第5話 判断と責任

 まるで“それ“を餌――もとい囮にでもしたかのような佑哉は俺を通り越し、我先にと走り出していた。


「お前なにしてんのおおおおぉ!?」


 すぐに佑哉の後を追いかけた。そして、並走しながら、


「ちょっと待って、ちょっと待って!? 見過ごせって言ったけどお前、今とんでもないことしたよね!? なに女の子放り投げてんの!? ってかなに、俺女性経験浅いけど、女の子ってあーやって扱っていいもんなの!?」


 ちなみに現在、マンボウの女の子はカモメに咥えられ上空。そして、例に倣って宙に放られては丸呑みされた。

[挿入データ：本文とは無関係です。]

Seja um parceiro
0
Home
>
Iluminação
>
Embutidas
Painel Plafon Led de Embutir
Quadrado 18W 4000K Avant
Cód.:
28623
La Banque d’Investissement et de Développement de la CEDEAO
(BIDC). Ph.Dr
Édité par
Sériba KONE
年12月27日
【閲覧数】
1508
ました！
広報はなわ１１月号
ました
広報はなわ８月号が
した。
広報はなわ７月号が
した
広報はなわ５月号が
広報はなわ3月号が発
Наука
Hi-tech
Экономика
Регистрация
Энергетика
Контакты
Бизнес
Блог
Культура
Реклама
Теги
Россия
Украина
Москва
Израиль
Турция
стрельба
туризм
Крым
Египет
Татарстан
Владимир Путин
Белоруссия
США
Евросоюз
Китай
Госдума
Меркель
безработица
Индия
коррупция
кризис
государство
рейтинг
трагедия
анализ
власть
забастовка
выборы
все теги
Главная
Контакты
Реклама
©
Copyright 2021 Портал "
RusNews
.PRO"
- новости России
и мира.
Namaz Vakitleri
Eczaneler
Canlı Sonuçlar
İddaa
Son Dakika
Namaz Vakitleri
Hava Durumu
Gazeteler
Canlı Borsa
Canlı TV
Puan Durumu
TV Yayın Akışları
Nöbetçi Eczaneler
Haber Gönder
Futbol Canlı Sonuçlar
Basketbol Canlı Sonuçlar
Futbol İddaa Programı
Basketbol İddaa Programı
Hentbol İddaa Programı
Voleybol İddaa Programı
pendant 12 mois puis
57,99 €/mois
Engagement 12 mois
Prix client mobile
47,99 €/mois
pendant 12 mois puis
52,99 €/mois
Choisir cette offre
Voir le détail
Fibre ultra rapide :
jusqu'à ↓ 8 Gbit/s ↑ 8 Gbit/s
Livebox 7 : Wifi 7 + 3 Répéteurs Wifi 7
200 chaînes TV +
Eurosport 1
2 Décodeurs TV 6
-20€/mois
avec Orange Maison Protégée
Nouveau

「ほら!? いま喰われたよ、あの子!? 数字減ってないからもう死んでたかもしんないけどお前、人としてどうなのよそれは!?」

「いや、だから見過ごしてくれって言ってるじゃん」

「そうだけどさ! でも普通、あんな風に捨てねぇよ!」

「そっと捨てりゃ良かった?」

「ち、が、う! あのな、いくらなんでももうちょっと慈悲ってもんを――」

「慶介」

「あ?」

「いま走って俺等はなんとか逃げれてるけど、この状況で、あの子を背負って逃げれたと思うか?」

「い、いや、そりゃあ······」

「俺のさっきのは、確かに思いやりなんてない。けど、そっと置くより投げた方がヤツの目に止まると思った。だから、クリアすれば元に戻るかもしれない――一人でも多く生き延びなくちゃならない状況で、こいつをクリアするための最善を尽くしたと、俺は思ってる。あのままだったら俺かお前、どちらかが喰われてたかもしれない」

「で、でもな――」

「十中八九、俺だろうな。······ただ、お前もさっき言ったろ? クリアすれば元に戻るかもしれないって。これは夢みたいなもんだって」

「言ったけど······」

「俺はお前の目を買ってる。責任の押し付けとかそんなんじゃなくて、同じ会社に勤める同僚としての付き合いから、お前の考えを聞いてあの行動を選んだんだ。それでも、このふざけたゲームをクリアすることを優先した俺を軽蔑するならしてくれていい。人としてそれが正しい反応だろ」

「佑哉······」


 こいつは確かに、女性に対しての扱いが軽いなと思う部分はある。だが、いま隣で走るこいつの目に嘘はなく、少し寂しく、だが、大局を見据えての行動に違いないと――そう感じる目だった。それは、佑哉が言ったのと同じ、共に切磋琢磨してきた同僚としての経験からくるものだった。


「ただやっぱり、気掛かりなことはあるんだよな······」

「気掛かり?」

「なんであの子だけ倒れたかって話だ。周りじゃ誰も倒れてなかったの――気付かなかったか?」


 背後から聞こえる悲鳴も忘れるぐらいに、それは自分では気付かぬ発見だった。